* **What you need to do**: This task calls for copying each line below that contains "components".
### Input records
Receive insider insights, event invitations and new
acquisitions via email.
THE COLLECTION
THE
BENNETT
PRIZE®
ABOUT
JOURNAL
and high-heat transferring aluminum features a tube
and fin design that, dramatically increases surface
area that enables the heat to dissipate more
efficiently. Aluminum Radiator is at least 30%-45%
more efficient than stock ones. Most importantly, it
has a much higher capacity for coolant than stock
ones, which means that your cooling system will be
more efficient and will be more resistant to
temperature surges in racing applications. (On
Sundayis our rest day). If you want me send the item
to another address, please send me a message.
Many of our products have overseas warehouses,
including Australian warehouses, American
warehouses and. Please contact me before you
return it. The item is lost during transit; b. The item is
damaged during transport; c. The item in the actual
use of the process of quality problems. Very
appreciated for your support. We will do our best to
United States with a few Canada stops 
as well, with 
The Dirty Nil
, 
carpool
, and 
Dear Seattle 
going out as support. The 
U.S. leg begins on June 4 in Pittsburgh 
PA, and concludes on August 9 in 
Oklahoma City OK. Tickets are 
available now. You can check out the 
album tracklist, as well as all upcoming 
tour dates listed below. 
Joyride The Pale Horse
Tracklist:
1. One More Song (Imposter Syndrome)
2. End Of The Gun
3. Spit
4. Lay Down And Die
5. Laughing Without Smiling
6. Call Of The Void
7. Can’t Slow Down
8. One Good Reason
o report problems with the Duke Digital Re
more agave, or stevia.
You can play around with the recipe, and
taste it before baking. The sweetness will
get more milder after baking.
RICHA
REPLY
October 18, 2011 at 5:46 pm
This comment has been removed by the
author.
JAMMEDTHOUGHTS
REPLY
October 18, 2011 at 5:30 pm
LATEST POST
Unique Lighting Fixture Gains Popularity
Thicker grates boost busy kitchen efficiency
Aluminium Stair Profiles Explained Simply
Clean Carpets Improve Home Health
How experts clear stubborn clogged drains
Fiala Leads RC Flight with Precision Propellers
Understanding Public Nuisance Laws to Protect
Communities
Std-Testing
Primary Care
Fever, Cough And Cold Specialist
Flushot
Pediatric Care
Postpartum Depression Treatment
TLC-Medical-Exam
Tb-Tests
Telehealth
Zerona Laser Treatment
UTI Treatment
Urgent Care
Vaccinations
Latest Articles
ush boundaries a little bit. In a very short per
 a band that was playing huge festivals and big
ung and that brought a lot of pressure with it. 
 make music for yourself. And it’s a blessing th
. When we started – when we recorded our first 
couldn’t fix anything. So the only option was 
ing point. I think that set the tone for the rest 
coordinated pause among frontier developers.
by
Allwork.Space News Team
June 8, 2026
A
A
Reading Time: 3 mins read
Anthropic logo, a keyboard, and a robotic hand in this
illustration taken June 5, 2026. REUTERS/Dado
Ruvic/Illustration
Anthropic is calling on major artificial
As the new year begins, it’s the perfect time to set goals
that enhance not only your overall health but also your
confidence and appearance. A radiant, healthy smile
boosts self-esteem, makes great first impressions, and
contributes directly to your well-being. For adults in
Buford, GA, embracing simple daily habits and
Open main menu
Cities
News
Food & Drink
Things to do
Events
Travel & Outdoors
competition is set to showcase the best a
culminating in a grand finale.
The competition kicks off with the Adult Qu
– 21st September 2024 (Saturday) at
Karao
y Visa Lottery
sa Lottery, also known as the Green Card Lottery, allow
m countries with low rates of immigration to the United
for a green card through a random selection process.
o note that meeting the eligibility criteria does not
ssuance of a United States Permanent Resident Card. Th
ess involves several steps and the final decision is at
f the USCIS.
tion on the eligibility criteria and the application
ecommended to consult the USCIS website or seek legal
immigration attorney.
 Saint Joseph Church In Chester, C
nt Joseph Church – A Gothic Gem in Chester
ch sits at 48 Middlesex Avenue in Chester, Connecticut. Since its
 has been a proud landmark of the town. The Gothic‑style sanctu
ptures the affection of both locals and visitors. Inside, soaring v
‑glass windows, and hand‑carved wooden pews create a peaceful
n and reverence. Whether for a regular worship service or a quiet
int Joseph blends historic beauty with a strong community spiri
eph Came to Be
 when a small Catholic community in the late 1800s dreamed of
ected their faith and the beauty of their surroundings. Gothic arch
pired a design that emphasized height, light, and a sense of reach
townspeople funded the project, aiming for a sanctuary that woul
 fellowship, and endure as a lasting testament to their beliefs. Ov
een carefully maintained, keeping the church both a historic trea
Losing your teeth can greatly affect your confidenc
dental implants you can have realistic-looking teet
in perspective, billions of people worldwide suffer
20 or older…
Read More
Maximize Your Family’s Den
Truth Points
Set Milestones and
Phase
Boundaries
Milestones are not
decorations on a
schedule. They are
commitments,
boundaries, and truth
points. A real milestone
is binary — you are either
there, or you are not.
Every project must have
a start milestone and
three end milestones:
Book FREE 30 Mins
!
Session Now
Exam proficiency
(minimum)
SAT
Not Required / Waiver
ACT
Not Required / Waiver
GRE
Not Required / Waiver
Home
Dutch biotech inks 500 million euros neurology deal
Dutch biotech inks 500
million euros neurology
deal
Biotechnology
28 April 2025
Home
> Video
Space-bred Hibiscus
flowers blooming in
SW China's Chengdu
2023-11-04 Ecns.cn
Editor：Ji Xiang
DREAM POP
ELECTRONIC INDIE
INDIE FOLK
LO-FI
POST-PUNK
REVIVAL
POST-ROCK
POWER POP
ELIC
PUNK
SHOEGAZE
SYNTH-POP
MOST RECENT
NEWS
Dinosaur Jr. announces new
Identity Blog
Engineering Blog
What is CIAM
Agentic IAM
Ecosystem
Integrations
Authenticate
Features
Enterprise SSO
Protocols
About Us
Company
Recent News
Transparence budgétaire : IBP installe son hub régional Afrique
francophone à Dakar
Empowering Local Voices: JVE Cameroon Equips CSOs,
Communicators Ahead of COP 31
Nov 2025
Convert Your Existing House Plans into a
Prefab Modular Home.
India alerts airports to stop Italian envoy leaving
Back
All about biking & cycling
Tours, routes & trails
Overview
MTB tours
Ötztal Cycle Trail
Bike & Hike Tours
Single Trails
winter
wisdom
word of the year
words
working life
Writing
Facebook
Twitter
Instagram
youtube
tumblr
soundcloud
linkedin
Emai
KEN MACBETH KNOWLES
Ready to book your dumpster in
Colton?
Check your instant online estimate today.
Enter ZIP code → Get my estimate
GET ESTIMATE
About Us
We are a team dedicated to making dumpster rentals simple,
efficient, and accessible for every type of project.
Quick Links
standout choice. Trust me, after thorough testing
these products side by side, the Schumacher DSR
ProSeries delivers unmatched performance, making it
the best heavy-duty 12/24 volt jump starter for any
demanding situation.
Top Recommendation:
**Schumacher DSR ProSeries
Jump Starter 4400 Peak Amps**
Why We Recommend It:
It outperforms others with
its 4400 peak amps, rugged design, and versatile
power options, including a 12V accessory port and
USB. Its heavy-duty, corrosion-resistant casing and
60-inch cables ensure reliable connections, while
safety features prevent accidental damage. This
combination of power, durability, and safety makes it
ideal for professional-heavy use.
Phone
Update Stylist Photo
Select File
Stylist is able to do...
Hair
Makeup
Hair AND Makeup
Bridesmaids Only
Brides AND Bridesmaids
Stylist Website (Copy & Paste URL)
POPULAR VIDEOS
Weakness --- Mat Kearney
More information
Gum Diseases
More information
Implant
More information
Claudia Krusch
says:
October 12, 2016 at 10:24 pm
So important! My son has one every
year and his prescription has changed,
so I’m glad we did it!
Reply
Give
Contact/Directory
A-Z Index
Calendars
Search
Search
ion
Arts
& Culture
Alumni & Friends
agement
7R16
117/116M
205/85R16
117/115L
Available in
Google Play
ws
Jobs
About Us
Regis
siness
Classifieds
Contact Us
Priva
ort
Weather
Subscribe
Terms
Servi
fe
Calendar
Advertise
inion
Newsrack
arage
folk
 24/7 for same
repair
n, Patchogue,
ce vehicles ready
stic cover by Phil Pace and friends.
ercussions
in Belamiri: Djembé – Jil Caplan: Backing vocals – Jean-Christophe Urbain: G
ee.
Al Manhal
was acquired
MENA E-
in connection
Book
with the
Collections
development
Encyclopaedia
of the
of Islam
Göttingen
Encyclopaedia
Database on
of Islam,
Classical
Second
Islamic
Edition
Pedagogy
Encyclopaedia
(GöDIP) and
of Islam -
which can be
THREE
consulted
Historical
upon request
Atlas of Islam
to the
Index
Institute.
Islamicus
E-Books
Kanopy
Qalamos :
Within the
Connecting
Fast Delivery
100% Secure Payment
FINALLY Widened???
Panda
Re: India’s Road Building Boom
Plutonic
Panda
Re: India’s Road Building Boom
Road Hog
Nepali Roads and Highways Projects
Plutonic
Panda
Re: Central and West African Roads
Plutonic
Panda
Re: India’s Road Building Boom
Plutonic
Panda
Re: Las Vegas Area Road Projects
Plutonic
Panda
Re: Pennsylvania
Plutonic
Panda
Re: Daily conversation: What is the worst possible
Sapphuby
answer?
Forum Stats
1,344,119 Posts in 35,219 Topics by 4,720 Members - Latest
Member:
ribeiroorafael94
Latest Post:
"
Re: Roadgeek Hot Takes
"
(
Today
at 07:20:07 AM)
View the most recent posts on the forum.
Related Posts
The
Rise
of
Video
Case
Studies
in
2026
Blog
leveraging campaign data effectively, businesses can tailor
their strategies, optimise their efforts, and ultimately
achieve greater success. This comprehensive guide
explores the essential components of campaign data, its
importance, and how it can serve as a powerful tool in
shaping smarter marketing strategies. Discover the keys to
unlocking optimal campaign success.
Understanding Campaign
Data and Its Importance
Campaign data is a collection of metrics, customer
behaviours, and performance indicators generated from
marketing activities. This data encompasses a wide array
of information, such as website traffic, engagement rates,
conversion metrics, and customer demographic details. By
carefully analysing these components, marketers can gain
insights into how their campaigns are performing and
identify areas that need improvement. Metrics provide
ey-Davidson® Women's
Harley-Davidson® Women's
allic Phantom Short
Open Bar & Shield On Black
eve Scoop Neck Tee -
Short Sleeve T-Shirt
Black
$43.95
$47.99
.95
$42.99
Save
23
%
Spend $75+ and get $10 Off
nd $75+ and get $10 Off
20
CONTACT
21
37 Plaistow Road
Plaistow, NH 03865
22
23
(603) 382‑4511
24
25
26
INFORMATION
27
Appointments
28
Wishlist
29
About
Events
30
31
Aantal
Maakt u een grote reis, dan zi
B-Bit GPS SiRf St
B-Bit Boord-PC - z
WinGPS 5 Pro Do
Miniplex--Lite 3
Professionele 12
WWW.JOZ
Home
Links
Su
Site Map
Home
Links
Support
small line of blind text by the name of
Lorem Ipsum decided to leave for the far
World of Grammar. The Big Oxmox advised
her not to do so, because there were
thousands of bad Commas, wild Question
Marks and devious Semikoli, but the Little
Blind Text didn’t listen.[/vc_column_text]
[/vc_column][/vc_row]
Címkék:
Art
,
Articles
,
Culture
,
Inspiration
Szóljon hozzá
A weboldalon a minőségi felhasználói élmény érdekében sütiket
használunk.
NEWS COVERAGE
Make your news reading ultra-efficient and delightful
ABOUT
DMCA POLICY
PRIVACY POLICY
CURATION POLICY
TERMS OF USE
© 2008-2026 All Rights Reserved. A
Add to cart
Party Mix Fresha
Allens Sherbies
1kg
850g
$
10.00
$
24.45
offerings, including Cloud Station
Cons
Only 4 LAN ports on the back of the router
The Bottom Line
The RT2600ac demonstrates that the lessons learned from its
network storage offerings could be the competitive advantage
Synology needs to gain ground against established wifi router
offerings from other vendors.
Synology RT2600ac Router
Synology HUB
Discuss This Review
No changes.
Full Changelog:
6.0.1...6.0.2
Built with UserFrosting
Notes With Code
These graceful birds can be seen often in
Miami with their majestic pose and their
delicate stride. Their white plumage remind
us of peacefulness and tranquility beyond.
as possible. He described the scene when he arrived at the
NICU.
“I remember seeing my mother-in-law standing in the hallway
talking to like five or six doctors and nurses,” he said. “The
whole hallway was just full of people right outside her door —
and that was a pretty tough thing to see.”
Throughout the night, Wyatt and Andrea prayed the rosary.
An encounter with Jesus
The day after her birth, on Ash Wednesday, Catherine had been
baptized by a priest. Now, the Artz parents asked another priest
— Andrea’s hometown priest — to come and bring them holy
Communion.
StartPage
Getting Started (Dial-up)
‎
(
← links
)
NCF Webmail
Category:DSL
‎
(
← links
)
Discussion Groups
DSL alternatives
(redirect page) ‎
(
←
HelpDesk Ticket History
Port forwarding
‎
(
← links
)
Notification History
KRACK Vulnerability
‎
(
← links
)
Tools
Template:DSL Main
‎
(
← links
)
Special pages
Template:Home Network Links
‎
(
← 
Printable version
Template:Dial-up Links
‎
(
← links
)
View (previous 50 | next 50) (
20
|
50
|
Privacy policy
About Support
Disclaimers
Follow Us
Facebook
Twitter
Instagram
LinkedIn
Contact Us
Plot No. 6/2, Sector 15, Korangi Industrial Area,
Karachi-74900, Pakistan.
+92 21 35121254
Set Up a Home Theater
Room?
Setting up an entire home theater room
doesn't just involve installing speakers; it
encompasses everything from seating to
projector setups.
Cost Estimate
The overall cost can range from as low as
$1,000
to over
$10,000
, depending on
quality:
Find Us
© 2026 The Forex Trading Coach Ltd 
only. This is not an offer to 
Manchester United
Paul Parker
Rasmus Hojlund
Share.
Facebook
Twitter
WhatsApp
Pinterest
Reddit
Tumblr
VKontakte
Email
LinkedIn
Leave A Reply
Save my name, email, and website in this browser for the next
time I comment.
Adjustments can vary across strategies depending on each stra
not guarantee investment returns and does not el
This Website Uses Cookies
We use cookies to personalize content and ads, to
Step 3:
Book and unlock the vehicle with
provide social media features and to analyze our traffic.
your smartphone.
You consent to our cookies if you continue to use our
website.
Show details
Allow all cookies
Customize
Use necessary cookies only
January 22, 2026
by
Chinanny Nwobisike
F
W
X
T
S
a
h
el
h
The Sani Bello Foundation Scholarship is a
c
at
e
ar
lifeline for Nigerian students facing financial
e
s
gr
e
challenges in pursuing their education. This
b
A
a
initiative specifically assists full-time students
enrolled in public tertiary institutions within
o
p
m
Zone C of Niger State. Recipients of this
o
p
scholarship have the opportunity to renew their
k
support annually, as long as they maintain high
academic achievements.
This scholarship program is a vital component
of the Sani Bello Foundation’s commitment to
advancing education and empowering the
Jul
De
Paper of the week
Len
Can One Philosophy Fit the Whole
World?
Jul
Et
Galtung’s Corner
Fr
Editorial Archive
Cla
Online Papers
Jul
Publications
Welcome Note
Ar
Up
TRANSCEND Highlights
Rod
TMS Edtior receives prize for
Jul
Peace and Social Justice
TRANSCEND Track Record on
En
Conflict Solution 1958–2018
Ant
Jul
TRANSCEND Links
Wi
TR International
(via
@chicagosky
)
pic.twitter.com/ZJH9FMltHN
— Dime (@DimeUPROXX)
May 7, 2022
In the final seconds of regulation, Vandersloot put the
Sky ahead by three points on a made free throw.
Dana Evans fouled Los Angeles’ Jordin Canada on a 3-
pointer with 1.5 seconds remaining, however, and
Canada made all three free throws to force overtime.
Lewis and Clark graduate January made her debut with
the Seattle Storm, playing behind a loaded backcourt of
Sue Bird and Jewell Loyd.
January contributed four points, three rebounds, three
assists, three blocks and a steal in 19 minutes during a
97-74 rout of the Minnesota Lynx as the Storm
######
* **Written reply**:
explores the essential components of campaign data, its
carefully analysing these components, marketers can gain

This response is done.